The latter, it had been suggested, had a previous history as a whippet racing track and, indeed, such are the happy memories that the piece brought back for reader John Lightfoot.
He and his family moved to a house in Grotto Road, backing on to the field, when he was seven, in 1950. The houses had just been built.
He reckons that the picture couldn’t have been taken long after that.
But most pleasingly, he also confirms that there was whippet racing every Saturday afternoon, after the pubs shut.
“It probably started in about 1956 and ran for possibly five years,” he says.
He remembers that, at that time, 3ft-high grass and nettles covered the whole field, so a strip had to be mowed at the top, near the golf course, which was then cut regularly.
This strip was about 25ft wide and ran from the Coast Road end, up to the Lizard Lane end.
The traps and other gear were stored in one of the gardens belonging to the whippet owners/trainers and backed on to the field.
Says John: “The hare-winding gear was an upside-down old bike frame with a thin wire rope round the back wheel, which didn’t have a tyre, with some rags tied on the end of the rope.
“It was sited at the Lizard Lane end, which was uphill, and the ‘hare’ was pulled down behind the traps.
“It was often comical because the track was slightly cambered along its length, and the person winding the hare could see the starter waving his flag high, but couldn’t see the ground or the whippets until they came into view half-way up the track.
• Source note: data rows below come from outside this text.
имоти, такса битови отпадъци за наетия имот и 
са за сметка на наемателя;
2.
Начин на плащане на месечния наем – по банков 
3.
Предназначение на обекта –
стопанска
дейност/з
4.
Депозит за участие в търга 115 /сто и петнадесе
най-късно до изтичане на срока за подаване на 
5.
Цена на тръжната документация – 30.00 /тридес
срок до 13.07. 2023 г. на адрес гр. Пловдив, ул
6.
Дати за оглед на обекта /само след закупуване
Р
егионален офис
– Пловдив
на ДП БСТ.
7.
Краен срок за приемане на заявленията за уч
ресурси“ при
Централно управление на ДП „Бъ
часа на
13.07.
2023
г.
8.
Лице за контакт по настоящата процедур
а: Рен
“If he wasn’t winding quickly enough, the dogs caught the hare before the finish line and mayhem ensued, with the whippets going wild, attacking the rags like they were the real thing, and the dog owners swishing their caps about, trying to keep them apart and each recovering his own animals.
“The men were very unhappy, to put it mildly, and I think they had to run the race again.”
John recalls that, after the whippet racing, the grass and nettles were cut back over the whole field and it was used by the nearby riding school for grazing, as well as breaking and training horses.
“My bedroom faced the field, and whenever I looked out, even in the middle of the night, they were always standing up, usually grazing.
“Later, of course, I learned that horses sleep standing up,”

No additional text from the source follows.